Let me be perfectly clear before I start with this one: needing help does not necessarily make one helpless and giving aid does not make you someone’s savior. I am always wary of someone who offers me help or to pray over me in the middle of a crowded area. I find that they’re the type of people that love to be seen doing good, regardless of whether or not that makes a spectacle of me in the process. And why wouldn’t they? The media celebrates the person helping and lifts them up as a hero rather than celebrating the accomplishments of help-ee. When did doing the right thing deserve a medal and when did needing help or guidance make one a spectacle.
The Bitter Spinster
And now to the ladies, did you think I would exclude you? Equality for all. Equality, that is, until you voice a dissenting opinion. Women in politics, entertainment and the workforce are described as shrill, bossy and bitter if they decide to speak up or question what they are told. They are dismissed as emotional, (like men throughout history have been so level-headed) portrayed as lonely cat-women and aren’t taken seriously. They’re damaged. Why should they be?
Now for the entire reason I am even writing this post. In voicing an opinion about ableism inline I was told that I was bitter that I couldn’t walk and that I should read the book to feel better. The world couldn’t accept that I had a viewpoint that made them uncomfortable and that I refused to have my voice tokenized so that they could feel better and that to take me, or make me feel better about my disability, they suggest a book in which the person with a disability kills himself. Messed up doesn’t begin to cover it.
As a woman with a disability, I can never quite tell whether the dismissal of my opinions comes from societal paternalization or whether I’m being written off as a bitter disabled person. Either way, not many people are listening.

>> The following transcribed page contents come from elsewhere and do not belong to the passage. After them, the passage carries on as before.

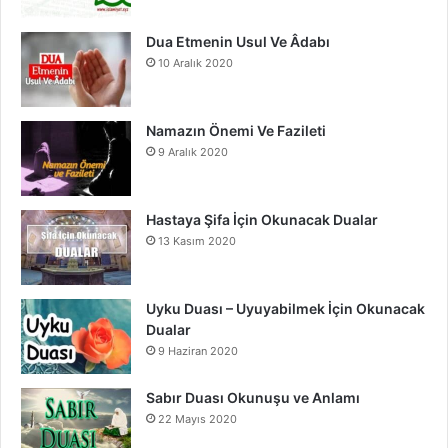
m
Dua Etmenin Usul Ve Âdabı
10 Aralık 2020
Namazın Önemi Ve Fazileti
9 Aralık 2020
Hastaya Şifa İçin Okunacak Dualar
13 Kasım 2020
Uyku Duası – Uyuyabilmek İçin Okunacak
Dualar
9 Haziran 2020
Sabır Duası Okunuşu ve Anlamı
22 Mayıs 2020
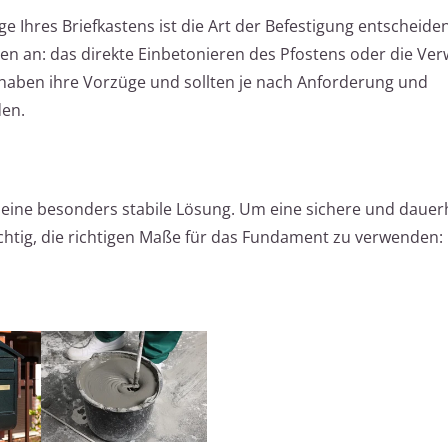
e Ihres Briefkastens ist die Art der Befestigung entscheide
den an: das direkte Einbetonieren des Pfostens oder die V
 haben ihre Vorzüge und sollten je nach Anforderung und
en.
 eine besonders stabile Lösung. Um eine sichere und dauer
ichtig, die richtigen Maße für das Fundament zu verwenden:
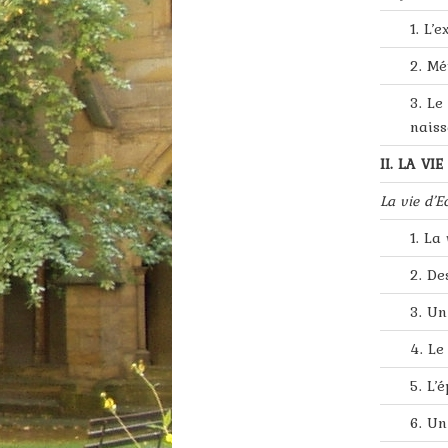
1. L’
2. Mé
3. Le
naiss
II. LA VI
La vie d’E
1. La
2. De
3. Un
4. Le
5. L’
6. Un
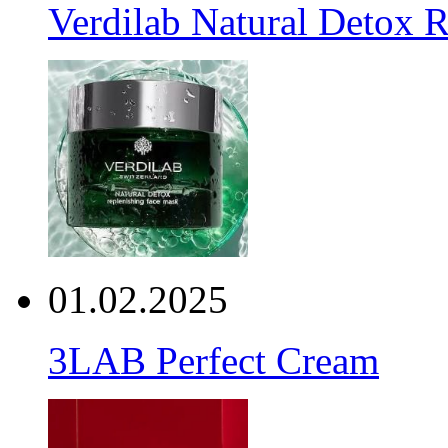
Verdilab Natural Detox 
01.02.2025
3LAB Perfect Cream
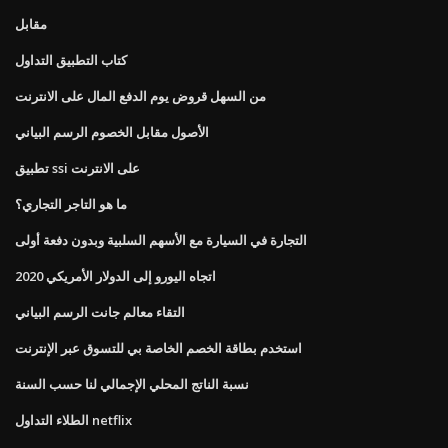
مقابل
كتاب التطبيق التداول
من السهل قروض يوم الدفع المال على الانترنت
الأصول مقابل الخصوم الرسم البياني
تطبيق ssi على الانترنت
ما هو التاجر التجاري؟
التجارة في السيارة مع الأسهم السلبية وبدون دفعة أولى
اتجاه اليورو إلى الدولار الأمريكي 2020
التقاء معالم جانت الرسم البياني
استخدم بطاقة الخصم الخاصة بي للتسوق عبر الإنترنت
نسبة الناتج المحلي الإجمالي لنا حسب السنة
الطلاء التداول netflix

The Burdensome Latino Immigrant
Economy tanks in 2008? Blame the banks? God, no, blame the immigrants. Blame the people with some of the lowest-paying jobs whose only goals are to send money to their families, escape violence and make a better life for themselves. And let’s not pretend like the immigrants I’m referring to are the fair-haired Swedish types with the “cute” accents, these immigrants are brown skinned Latino immigrants that we demand speak English the very first instant they step foot in our country. We blame them for societal ills because that is easier than stepping in front of the mirror. They know what this country thinks of them and they live in increasingly dangerous xenophobic environments, isolating them, blaming them, building walls around the America they thought existed.
Despite the idea that disabled people (and “disability cheats”) sit around bathing in the riches collected from disability benefits and social security, disabled people are some of the most financially vulnerable people in the United States and around the globe. This keeps us vulnerable and isolated from society because jobs and marriages could mean losing the benefits disabled people need like reliable health insurance and housing. This stereotype gives the implication that we are “bleeding the system dry.” And burdening the people around us by existing.
I’ll say this loudly for the people in the back: DISABILITY DOES NOT CARE WHO YOU ARE. It cares little what color you are, where you come from, what your goals are. It will meet you at the end of a marathon, in a night club, refusing a vaccine, walking across the street or may even already be under your skin. And yet, media persists in pushing only disabled characters who are white in front of the screen. If you want to truly represent disability, you must express its plurality and the cultures towards disability in which people live. We are over a billion strong, and simply throwing a disabled on the screen isn’t enough. It’s time we get it right.